Gdyby przyjąć przeciętne zarobki na poziomie proponowanym przeze mnie (średnia krajowa + 20% jako dorobienie), singiel o dochodach w okolicach 3000 zł, musiałby żyć za… 150 zł miesięcznie. DINKS-y za 300 zł na parę. To tak nie działa. Także kolejne filary zostają potrzaskane. Zakaz sknerstwa to m.in. niedopuszczanie myśli o żerowaniu na innych oraz oszczędzaniu na podstawowych potrzebach. Bez tego nie da się żyć za 150 zł/osobę. Samo jedzenie kosztuje więcej, a gdzie koszty dachu nad głową, ubrań itp. ? No właśnie, muszą być pobrane z kieszeni rodziny, współlokatora. Czyli sknerzymy. Także trójkąt zamożności tak nie działa. Jak pamiętacie ma on trzy boki: oszczędzanie, zarabianie, inwestowanie. Powinny być mniej więcej równe. Tymczasem żyłując oszczędności, przestajemy zwracać uwagę na pozostałe elementy.

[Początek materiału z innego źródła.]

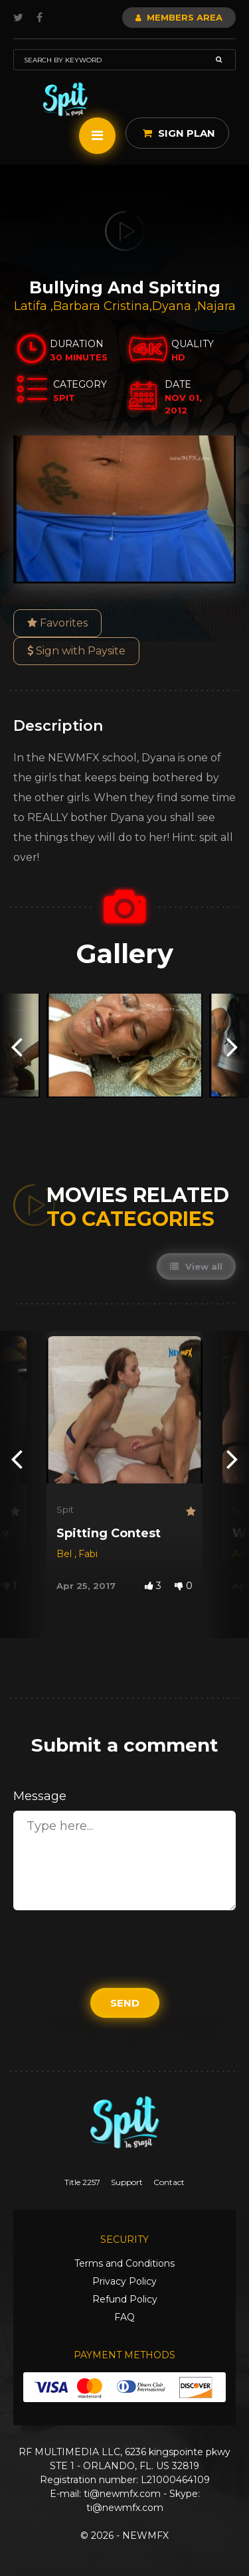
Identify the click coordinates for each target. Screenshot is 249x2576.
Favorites (57, 623)
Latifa (32, 306)
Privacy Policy (124, 2281)
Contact (169, 2182)
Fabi (88, 1554)
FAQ (124, 2317)
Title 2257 (82, 2182)
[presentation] (16, 1046)
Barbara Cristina (101, 306)
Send (124, 2003)
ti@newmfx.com (122, 2494)
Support (127, 2182)
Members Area (178, 17)
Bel (65, 1554)
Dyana (173, 306)
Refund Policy (124, 2299)
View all (196, 1266)
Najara (216, 306)
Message (39, 1796)
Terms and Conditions (124, 2263)
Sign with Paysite (76, 650)
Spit (65, 1509)
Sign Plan (179, 133)
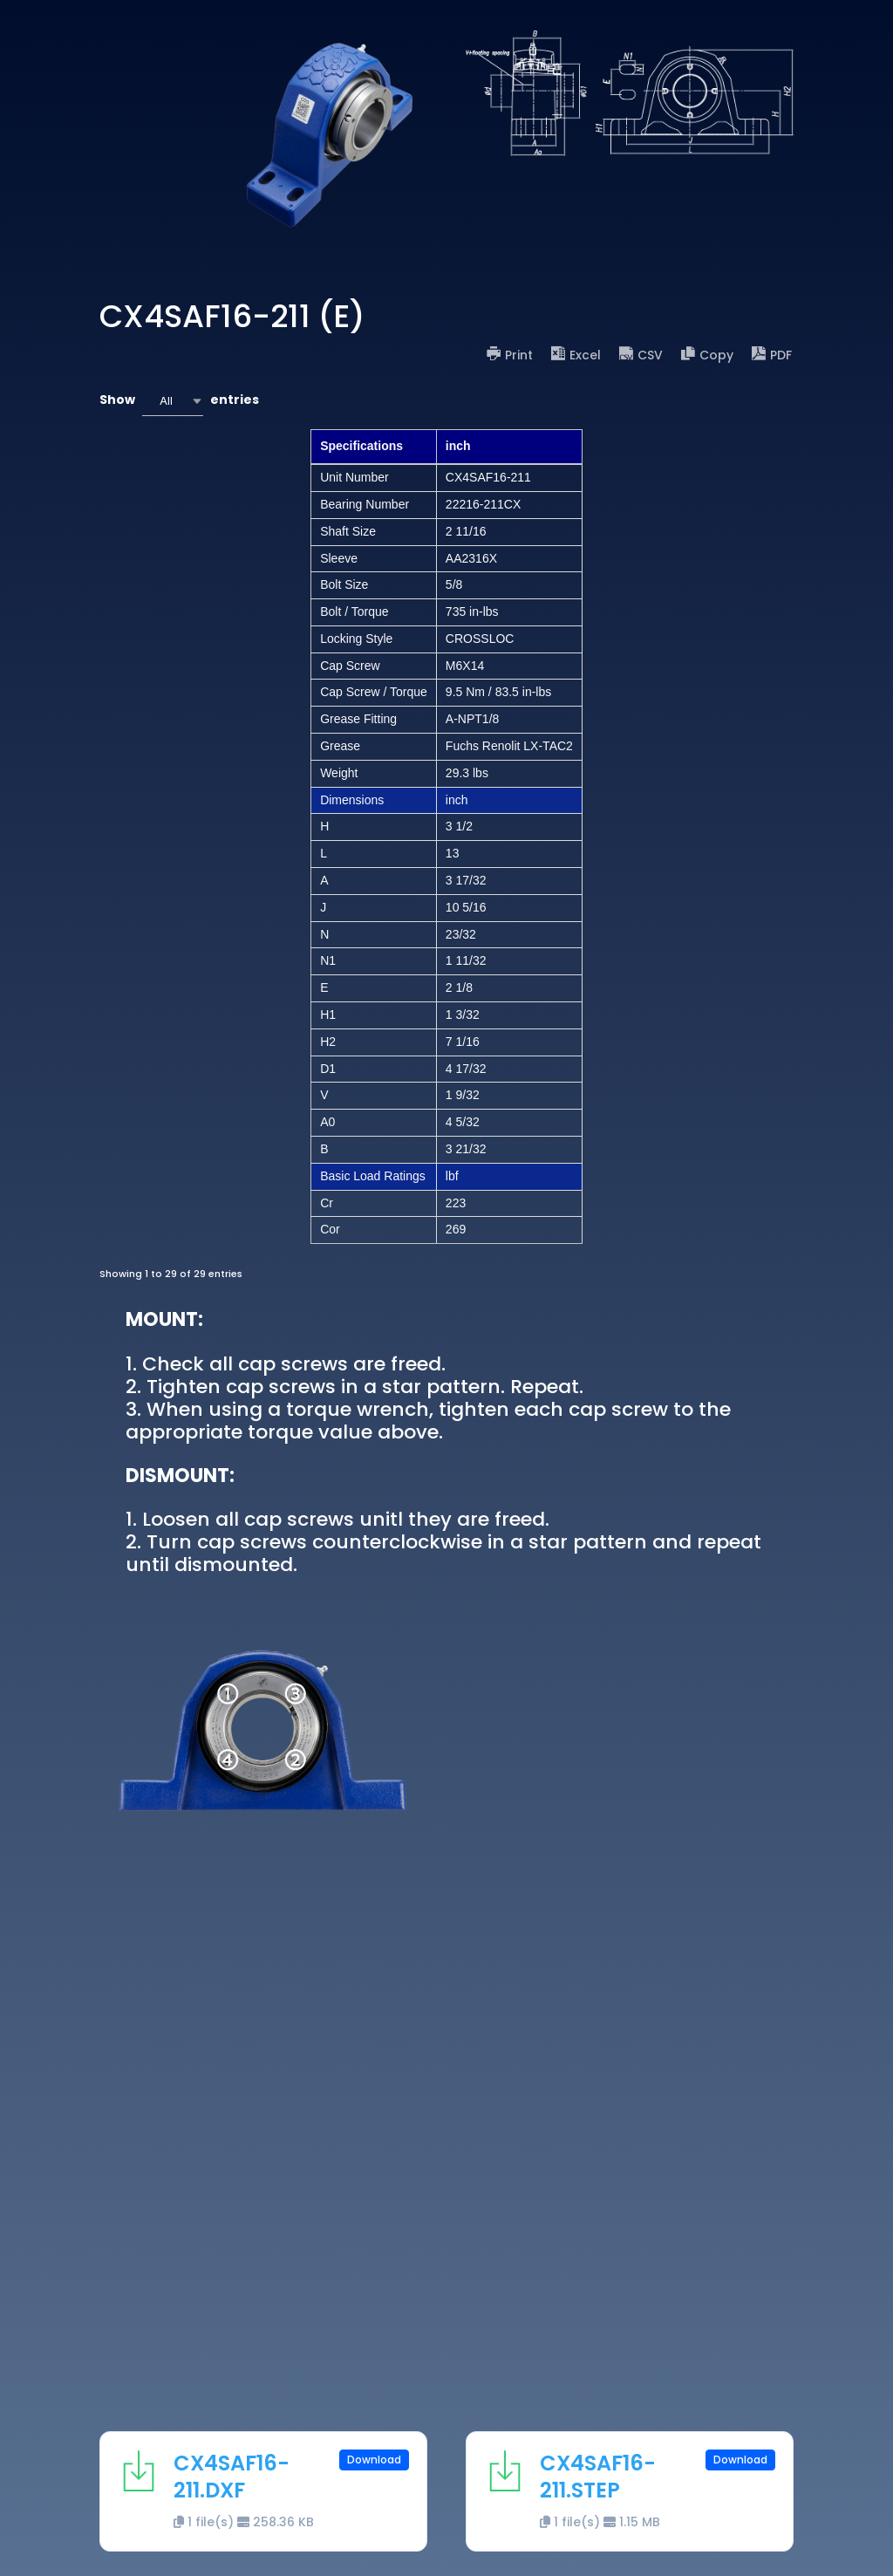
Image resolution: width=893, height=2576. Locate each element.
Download (374, 2459)
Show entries (179, 401)
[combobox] (172, 401)
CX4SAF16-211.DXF (232, 2476)
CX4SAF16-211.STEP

Jako minimum kosztów życia na osobę przyjmuję tzw. minimum socjalne tj.  1077 zł (dane za grudzień 2015 r.). Jeszcze niżej jest minimum egzystencji (granica biologicznego wyniszczenia)  – 545 zł (dane za 2015 r.). Czyli, gdyby oszczędzać na wszystkim (np. wydatki na jedzenie 200 zł, na mieszkanie ok. 250 zł), aby osiągnąć poziom oszczędności wskazany przez tego blogera, musielibyśmy zarabiać ok. 10.000 zł. Zarabiać 10.000 zł (netto!) i żyć na poziomie minimum egzystencji. Jak mawiała moja babcia, trzeba mieć nie po kolei w domu. Zwróćmy uwagę, że cały czas mówimy o singlu. Rodzina 2+1 żyłaby za 1500 zł zarabiając 30.000 zł netto miesięcznie. Nie znam nikogo takiego i… całe szczęście.

Dlatego odkładanie 95% zarobków,  to rada czysto teoretyczna, dla osób, które zarabiają raczej w okolicach 100.000 zł miesięcznie.

Ja nadal będę koncentrował się na wspieraniu przejścia drogi do miliona przez osoby zarabiające przeciętnie.